Guide

WordPress cron reliability — using max vs average delay to find the blocking job

Your WordPress site looks healthy. Posts publish, logins work, the homepage is fast. But the average delay between a scheduled WP-Cron event's intended run time and its actual run time has been creeping up for days.

1. Problem

Your WordPress site looks healthy. Posts publish, logins work, the homepage is fast. But the average delay between a scheduled WP-Cron event's intended run time and its actual run time has been creeping up for days. Yesterday the average was 12 seconds. Today it's 4 minutes. wp cron event list now shows (now - 14 minutes) against half the registered hooks.
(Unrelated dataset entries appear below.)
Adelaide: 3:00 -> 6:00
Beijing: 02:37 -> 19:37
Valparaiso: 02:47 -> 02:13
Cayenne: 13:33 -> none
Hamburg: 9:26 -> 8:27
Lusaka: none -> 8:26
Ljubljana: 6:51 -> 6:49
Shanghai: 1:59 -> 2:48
This is the "wordpress cron jobs not running overdue" scenario, and on a low-traffic site it surfaces silently as a creeping wp_cron_overdue_count over hours, not minutes. Nothing has crashed. WP-Cron is firing. But every time it runs, one specific hook eats the entire request budget, and the rest of the queue shifts to the next request that nobody is making. That's the symptom users finally report:

"Our WooCommerce abandoned cart email went out four hours late. The transactional ones too. And the daily Akismet recheck hasn't run since Tuesday."

This is not scheduled posts not publishing (acute, fixable in 5 minutes), not WP-Cron being disabled (visible immediately), not a single zombie hook stuck for years. It's the operational case where cron IS firing, but one slow job is starving every other hook in the same request.

2. Impact

Once wp_cron_overdue_count climbs, every time-sensitive feature begins to lie. WooCommerce's woocommerce_cleanup_personal_data runs eight hours late, putting GDPR deletion past compliance. action_scheduler_run_queue falls behind, failed-payment retries don't fire, customer notifications don't send. Newsletter plugins (Mailpoet, FluentCRM) queue thousands of emails that send hours later — by which time the campaign link is dead or the recipient already converted on a competitor.
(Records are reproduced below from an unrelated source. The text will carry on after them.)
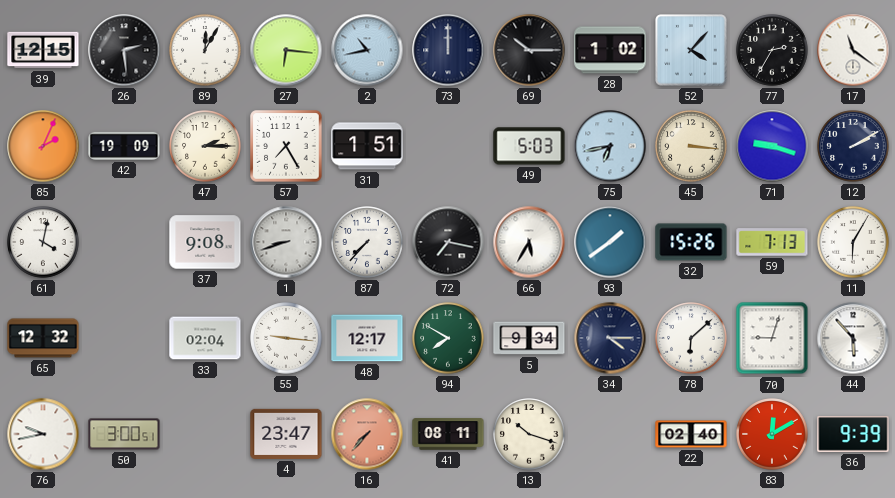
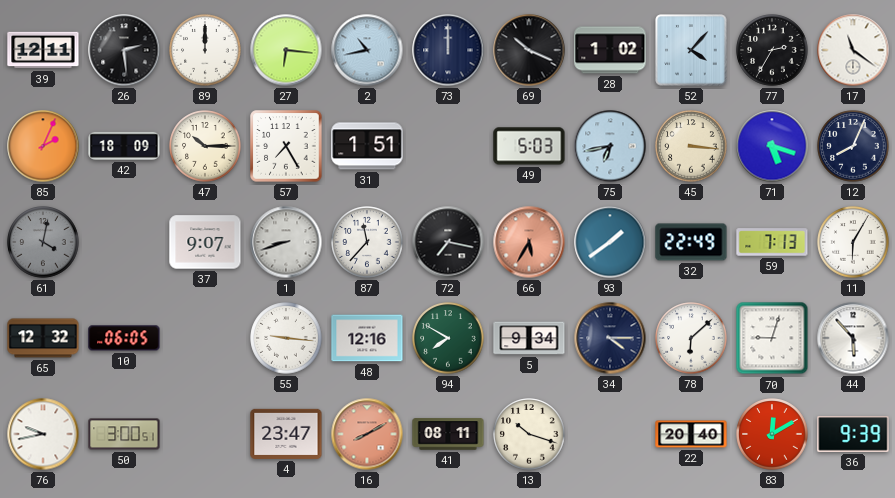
39: 12:15 -> 12:11
89: 12:05 -> 12:00
69: 10:15 -> 10:19
42: 19:09 -> 18:09
47: 2:15 -> 10:15
71: 9:18 -> 5:18
12: 2:10 -> 8:04
61 dial: white -> grey
37: 9:08 -> 9:07
87: 7:37 -> 11:37
66 dial: white -> salmon
32: 15:26 -> 22:49
10: none -> 06:05
33: 02:04 -> none
48: 12:17 -> 12:16
16: 7:37 -> 8:10
22: 02:40 -> 20:40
For a 100k-pageview/month membership site, a 4-hour cron lag compounds into ~200 missed renewal-reminder emails per day, 5–12% of which would have converted to retained subscribers. At an LTV of $84, that's $840–$2,000/day in silent churn. The CFO never sees a refund spike — just a slow bleed in retention numbers two months later.

The quietest cost is observability. Many monitoring stacks report cron health as yes/no based on whether wp-cron.php returns 200. It does. Uptime is green. The only place the truth lives is in the cron option array and plugin queue tables. No human is grepping those at 2 a.m.

3. Why It’s Hard to Spot

WordPress's cron model is uniquely deceptive on this failure. WP-Cron is a pseudo-cron — it runs on visitor traffic, not a system clock. When a page is requested, WordPress checks if any events are due, then spawns a non-blocking request to wp-cron.php that iterates through due events serially in a single PHP process bounded by WP_CRON_LOCK_TIMEOUT (default 60s).

That model has three failure modes that compound:

Traffic starvation. On a low-traffic site (5 visitors/hour overnight), there may be no request to trigger WP-Cron between 02:00 and 07:00. Every hook scheduled in that window queues up. By morning, wp_cron_overdue_count is 40+ deep, and the first visitor at 07:03 fires a single run that processes maybe two of them before lock timeout.
One slow job blocks the queue. Events run serially. If woocommerce_run_update_callback takes 38 seconds (realistic ALTER TABLE on a multi-million-row order table), and WP_CRON_LOCK_TIMEOUT is 60, only one or two other hooks fit in the remaining window. Everything else postpones to the next trigger — hours away on a low-traffic site.
The dashboard lies. WP Admin > Tools shows nothing about cron. Site Health has no cron panel. wp cron event list requires SSH. By the time someone runs it, the queue is 3 hours late and the question is "since when?" — which the WordPress UI cannot answer.

That's why cron drift is the most-common, latest-detected silent failure on production WordPress. Uptime monitors miss it. Plugin error logs miss it (no errors — just lateness). Standard APM misses it (the gap between scheduled and actual is a derived metric nobody computes).

4. Cause

The Logystera WordPress agent samples the cron array on every wp_loaded and emits wp_cron_overdue_count — the number of scheduled events whose time is in the past at sample time.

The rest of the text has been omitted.